■ The problem
Restate the entries word for word, leaving nothing out.
[Material for the task Boundary: Start]
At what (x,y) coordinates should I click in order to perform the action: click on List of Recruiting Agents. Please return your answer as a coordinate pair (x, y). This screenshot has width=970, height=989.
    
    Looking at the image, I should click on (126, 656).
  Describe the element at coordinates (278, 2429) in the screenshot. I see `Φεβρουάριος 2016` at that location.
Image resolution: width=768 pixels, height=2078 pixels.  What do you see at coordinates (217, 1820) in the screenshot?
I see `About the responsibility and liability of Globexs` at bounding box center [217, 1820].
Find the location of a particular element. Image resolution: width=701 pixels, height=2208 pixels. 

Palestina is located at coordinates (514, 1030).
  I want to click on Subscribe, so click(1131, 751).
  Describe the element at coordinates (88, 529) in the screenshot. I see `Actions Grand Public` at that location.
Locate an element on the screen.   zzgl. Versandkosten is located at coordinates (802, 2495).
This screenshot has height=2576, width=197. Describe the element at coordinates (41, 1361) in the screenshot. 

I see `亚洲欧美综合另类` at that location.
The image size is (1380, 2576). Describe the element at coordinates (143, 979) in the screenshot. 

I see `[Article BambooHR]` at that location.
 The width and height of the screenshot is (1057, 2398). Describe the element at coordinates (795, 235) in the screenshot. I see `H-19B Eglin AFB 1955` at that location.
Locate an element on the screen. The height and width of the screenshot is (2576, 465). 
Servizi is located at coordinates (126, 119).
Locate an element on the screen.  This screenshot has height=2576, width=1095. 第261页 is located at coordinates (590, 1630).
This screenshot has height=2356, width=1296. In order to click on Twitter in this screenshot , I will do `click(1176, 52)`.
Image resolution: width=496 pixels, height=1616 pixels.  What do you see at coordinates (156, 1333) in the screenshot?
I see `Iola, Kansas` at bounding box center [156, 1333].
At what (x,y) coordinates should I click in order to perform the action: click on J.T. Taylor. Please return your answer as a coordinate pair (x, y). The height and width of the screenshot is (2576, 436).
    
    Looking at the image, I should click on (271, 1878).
[Material for the task Boundary: End]
■ Answer below
At what (x,y) coordinates should I click in order to perform the action: click on List of Recruiting Agents. Please return your answer as a coordinate pair (x, y). This screenshot has width=970, height=989.
    
    Looking at the image, I should click on (126, 656).
  Describe the element at coordinates (278, 2429) in the screenshot. I see `Φεβρουάριος 2016` at that location.
Image resolution: width=768 pixels, height=2078 pixels.  What do you see at coordinates (217, 1820) in the screenshot?
I see `About the responsibility and liability of Globexs` at bounding box center [217, 1820].
Find the location of a particular element. Image resolution: width=701 pixels, height=2208 pixels. 

Palestina is located at coordinates (514, 1030).
  I want to click on Subscribe, so click(1131, 751).
  Describe the element at coordinates (88, 529) in the screenshot. I see `Actions Grand Public` at that location.
Locate an element on the screen.   zzgl. Versandkosten is located at coordinates (802, 2495).
This screenshot has height=2576, width=197. Describe the element at coordinates (41, 1361) in the screenshot. 

I see `亚洲欧美综合另类` at that location.
The image size is (1380, 2576). Describe the element at coordinates (143, 979) in the screenshot. 

I see `[Article BambooHR]` at that location.
 The width and height of the screenshot is (1057, 2398). Describe the element at coordinates (795, 235) in the screenshot. I see `H-19B Eglin AFB 1955` at that location.
Locate an element on the screen. The height and width of the screenshot is (2576, 465). 
Servizi is located at coordinates (126, 119).
Locate an element on the screen.  This screenshot has height=2576, width=1095. 第261页 is located at coordinates (590, 1630).
This screenshot has height=2356, width=1296. In order to click on Twitter in this screenshot , I will do `click(1176, 52)`.
Image resolution: width=496 pixels, height=1616 pixels.  What do you see at coordinates (156, 1333) in the screenshot?
I see `Iola, Kansas` at bounding box center [156, 1333].
At what (x,y) coordinates should I click in order to perform the action: click on J.T. Taylor. Please return your answer as a coordinate pair (x, y). The height and width of the screenshot is (2576, 436).
    
    Looking at the image, I should click on (271, 1878).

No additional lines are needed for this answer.